Mediterranean diet ‘may cut risk of depression by a third’
New research suggests link between eating habits and mental health
Eating a Mediterranean-style diet rich in fruit, vegetables, grains, fish, nuts and olive oil may have significant mood-related benefits, scientists have found.
A review of 41 large-scale, multicountry studies suggests that people who consume such a diet were “33% less likely to develop depression over the following eight to 12 years than those whose meals looked little like a Mediterranean plate”, reports Metro.
Sky News says that the Mediterranean eating plan offers “hefty amounts of plant fibre, vitamins and minerals”, which can help reduce inflammation in the body - linked with emotional states such as stress.
By contrast, a pro-inflammatory diet high in saturated fat, sugar and processed food was associated with an increased likelihood of depression, according to the review, published in the journal Molecular Psychiatry.
Lead author Dr Camille Lassale, from University College London, said: “There is compelling evidence to show that there is a relationship between the quality of your diet and your mental health. This relationship goes beyond the effect of diet on your body size or other aspects of health that can in turn affect your mood.
“We aggregated results from a large number of studies and there is a clear pattern that following a healthier, plant-rich, anti-inflammatory diet can help in the prevention of depression.”

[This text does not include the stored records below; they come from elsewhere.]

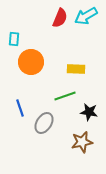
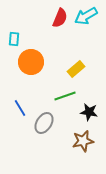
yellow rectangle: rotated 42 degrees counterclockwise
blue line: rotated 12 degrees counterclockwise
brown star: moved 1 px right, 1 px up
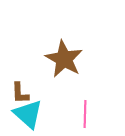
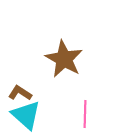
brown L-shape: rotated 125 degrees clockwise
cyan triangle: moved 2 px left, 1 px down
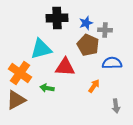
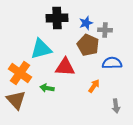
brown triangle: rotated 45 degrees counterclockwise
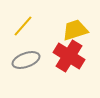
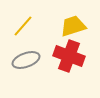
yellow trapezoid: moved 2 px left, 4 px up
red cross: rotated 12 degrees counterclockwise
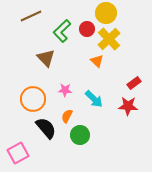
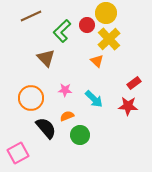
red circle: moved 4 px up
orange circle: moved 2 px left, 1 px up
orange semicircle: rotated 40 degrees clockwise
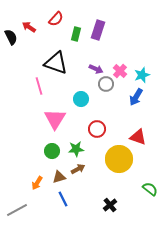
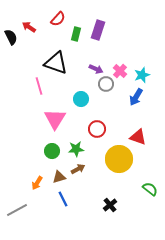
red semicircle: moved 2 px right
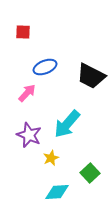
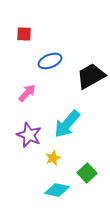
red square: moved 1 px right, 2 px down
blue ellipse: moved 5 px right, 6 px up
black trapezoid: rotated 124 degrees clockwise
yellow star: moved 2 px right
green square: moved 3 px left
cyan diamond: moved 2 px up; rotated 15 degrees clockwise
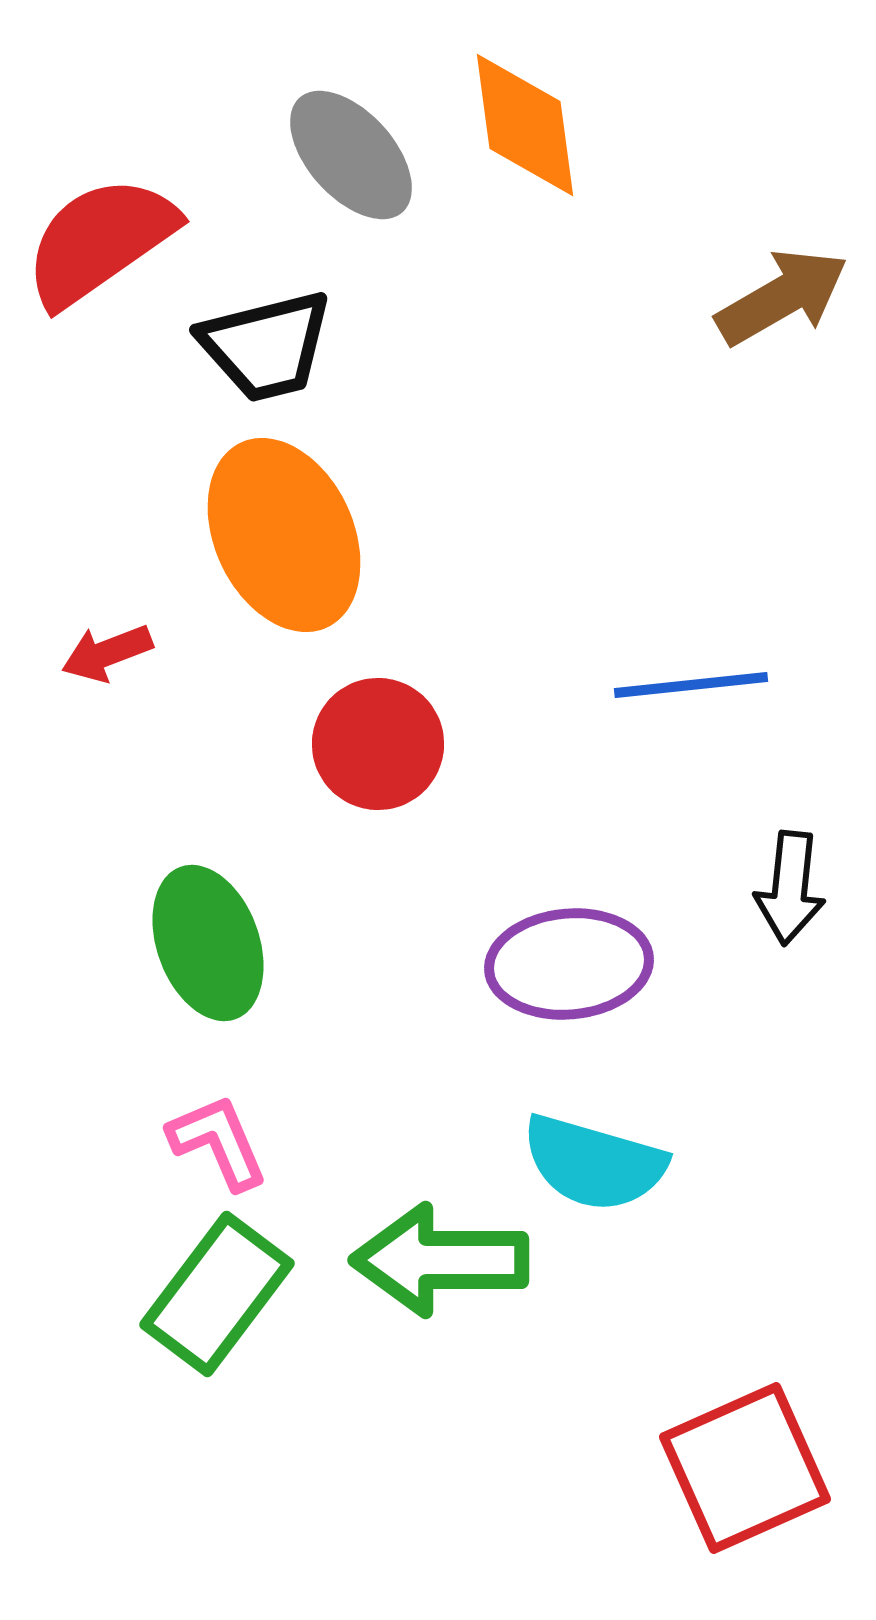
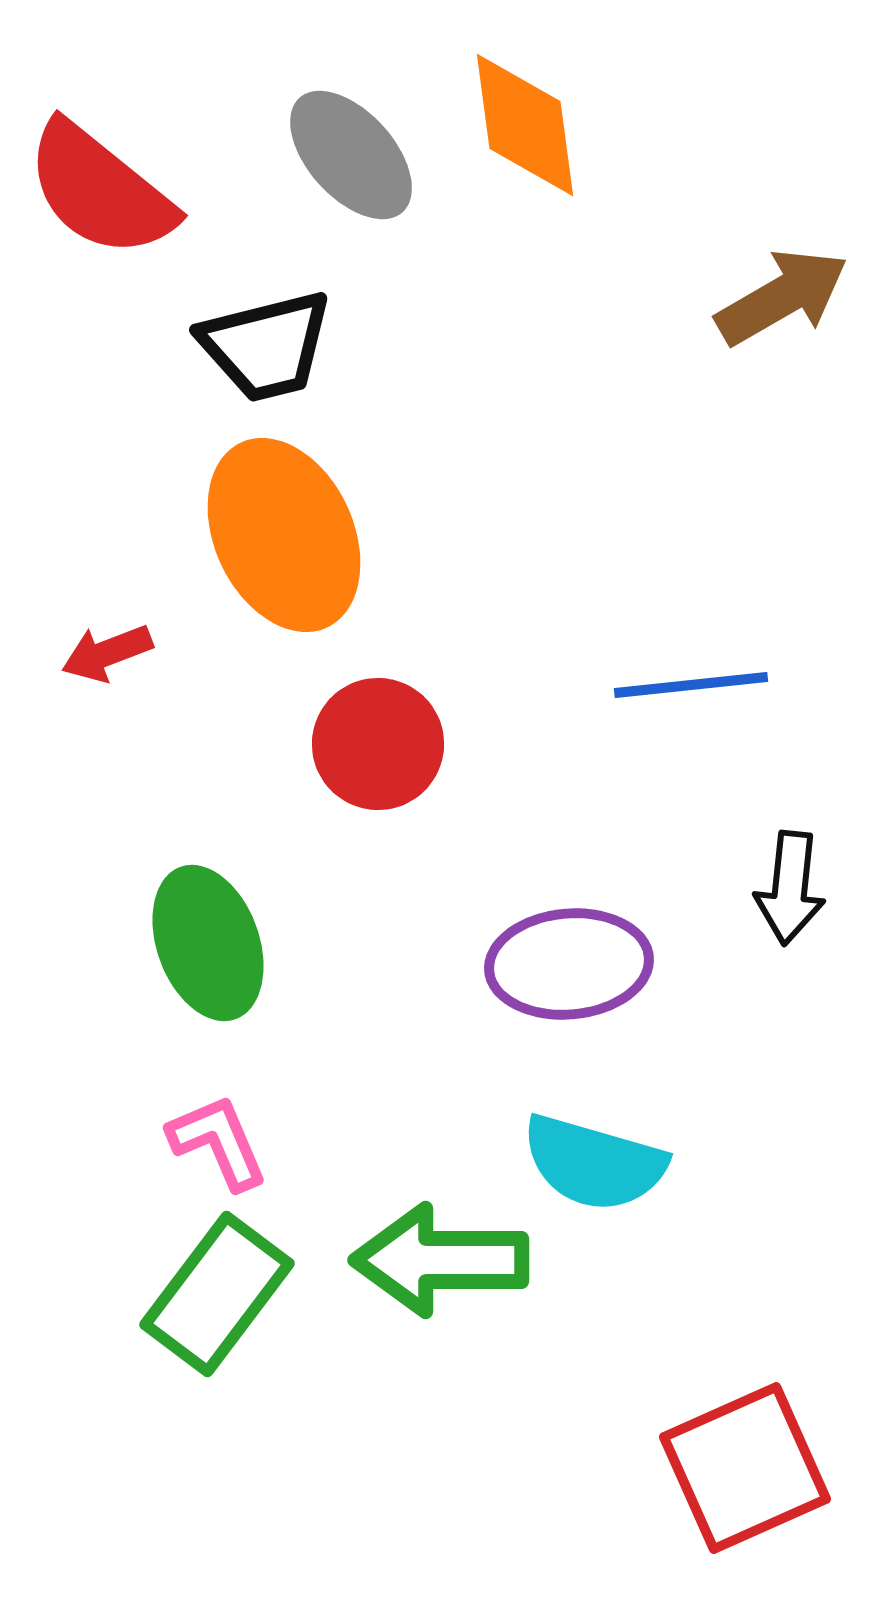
red semicircle: moved 51 px up; rotated 106 degrees counterclockwise
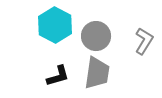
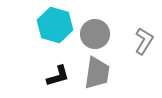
cyan hexagon: rotated 12 degrees counterclockwise
gray circle: moved 1 px left, 2 px up
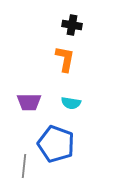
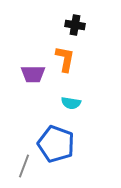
black cross: moved 3 px right
purple trapezoid: moved 4 px right, 28 px up
gray line: rotated 15 degrees clockwise
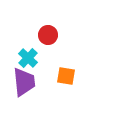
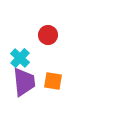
cyan cross: moved 8 px left
orange square: moved 13 px left, 5 px down
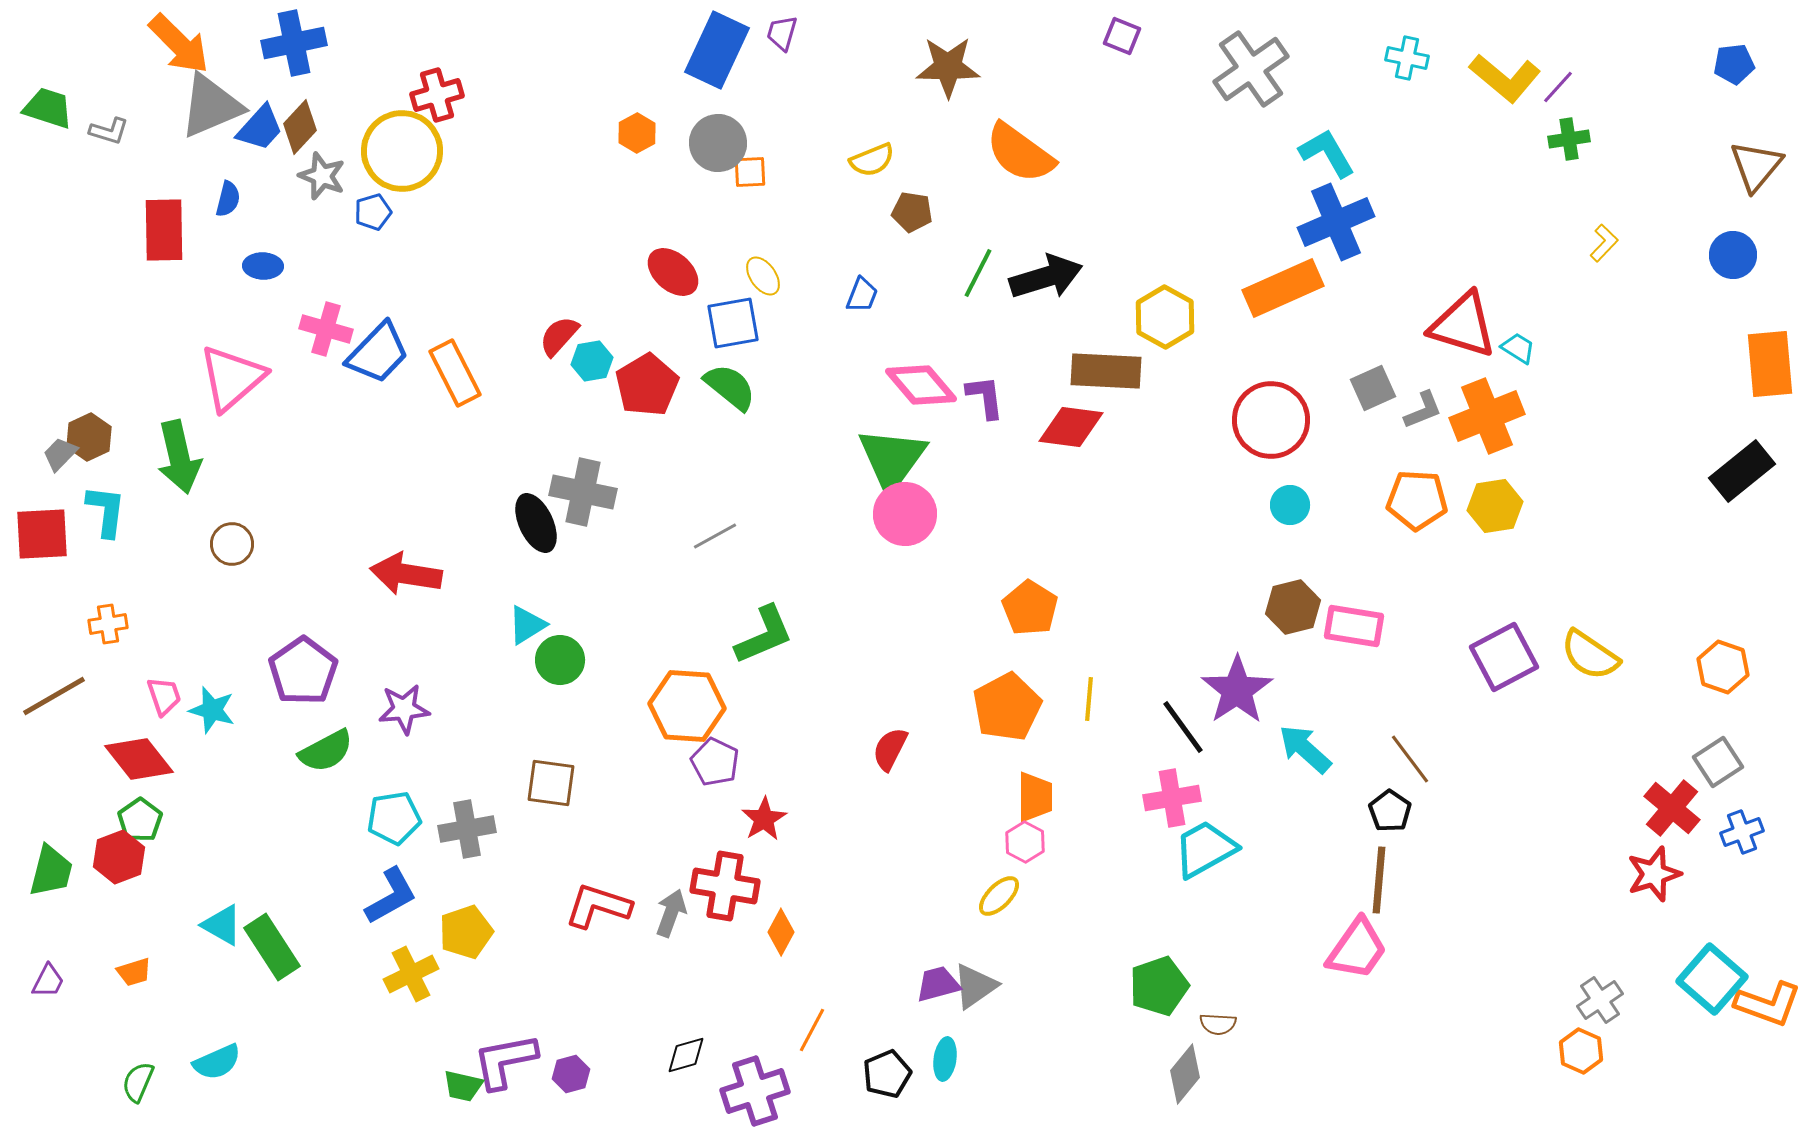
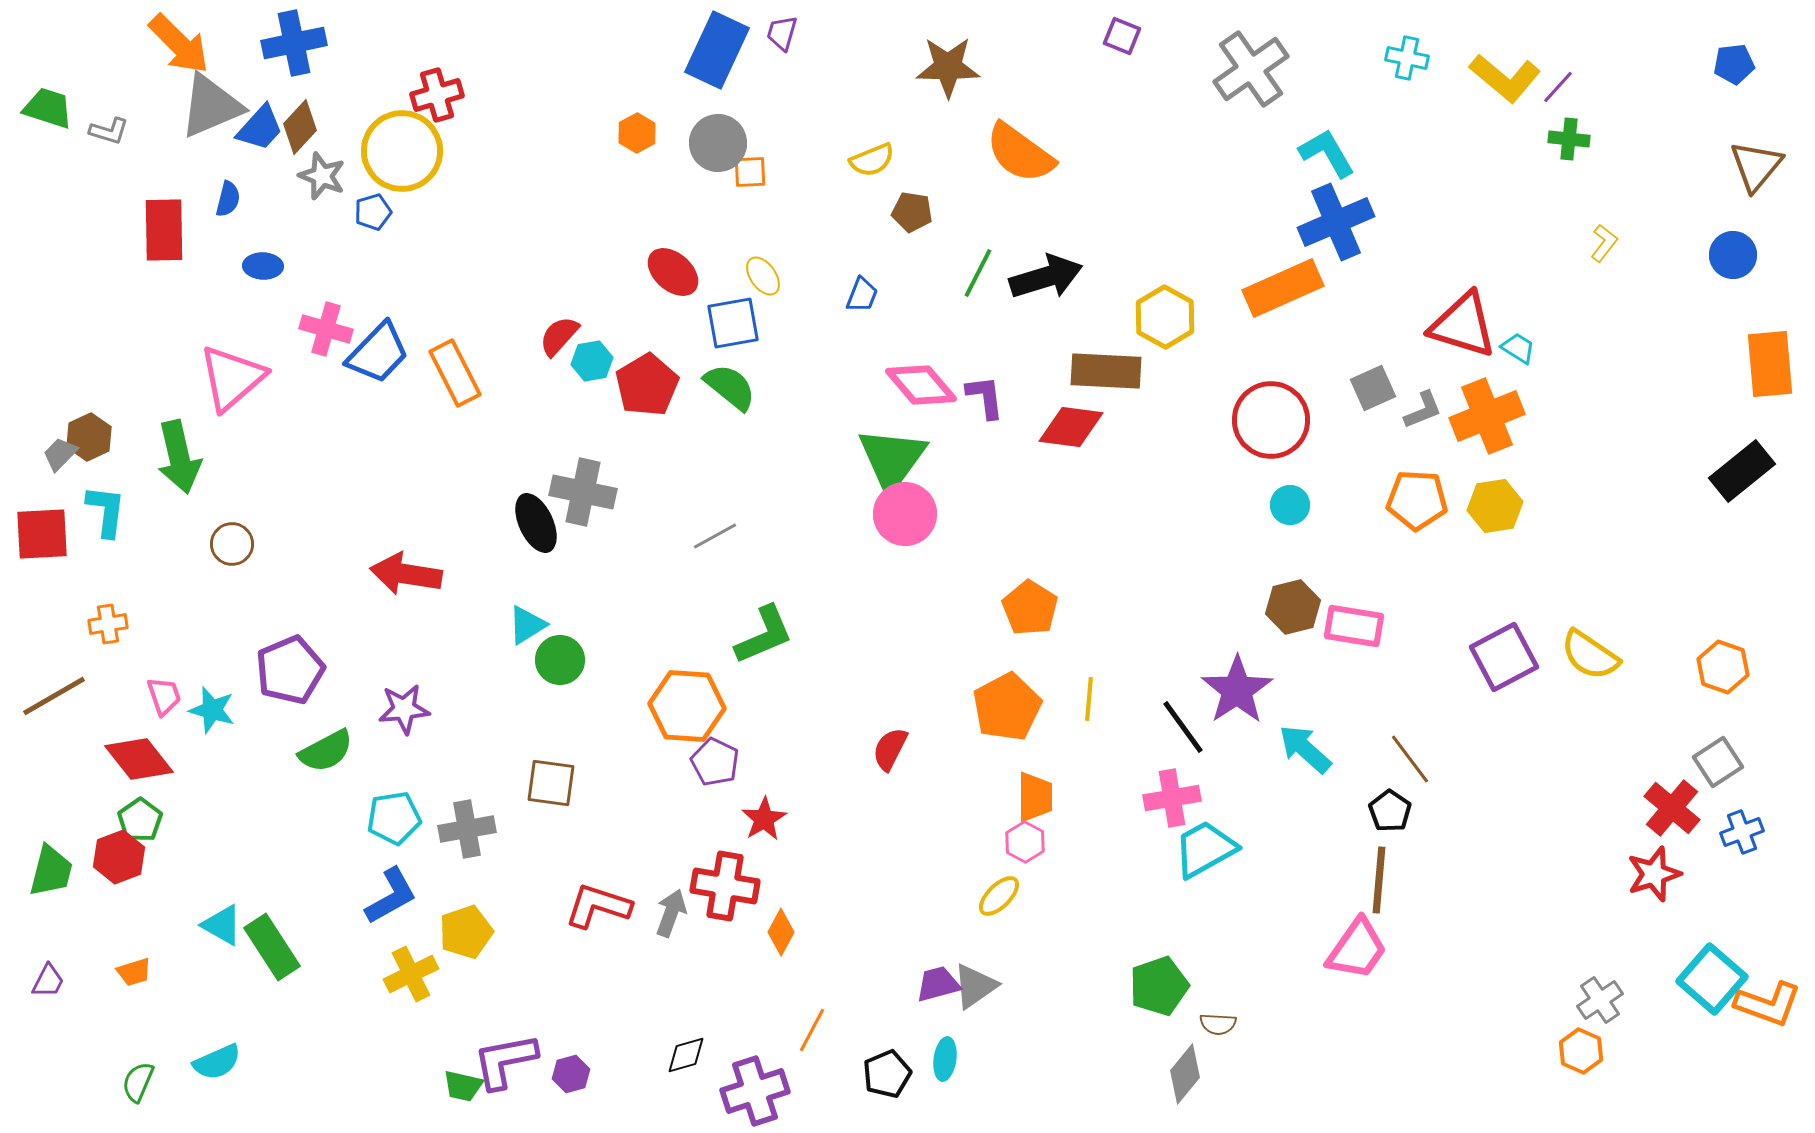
green cross at (1569, 139): rotated 15 degrees clockwise
yellow L-shape at (1604, 243): rotated 6 degrees counterclockwise
purple pentagon at (303, 671): moved 13 px left, 1 px up; rotated 12 degrees clockwise
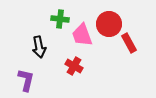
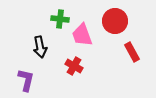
red circle: moved 6 px right, 3 px up
red rectangle: moved 3 px right, 9 px down
black arrow: moved 1 px right
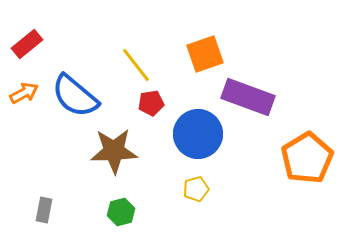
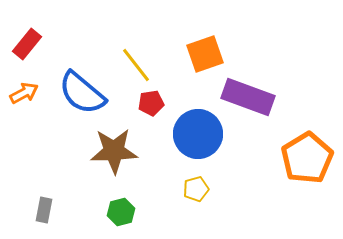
red rectangle: rotated 12 degrees counterclockwise
blue semicircle: moved 7 px right, 3 px up
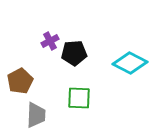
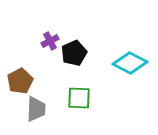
black pentagon: rotated 20 degrees counterclockwise
gray trapezoid: moved 6 px up
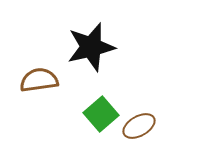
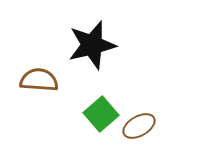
black star: moved 1 px right, 2 px up
brown semicircle: rotated 12 degrees clockwise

However, Prof Naveed Sattar, professor of metabolic medicine at the University of Glasgow, recommends approaching the latest findings with “a heavy dose of caution”, reports the BBC.
“Whilst eating healthier is good for many reasons, we need more evidence before we can say plant-rich diets can improve mental health,” he said.
“The only way to prove whether the links are genuine is to conduct large randomised trials in people at risk of depression.”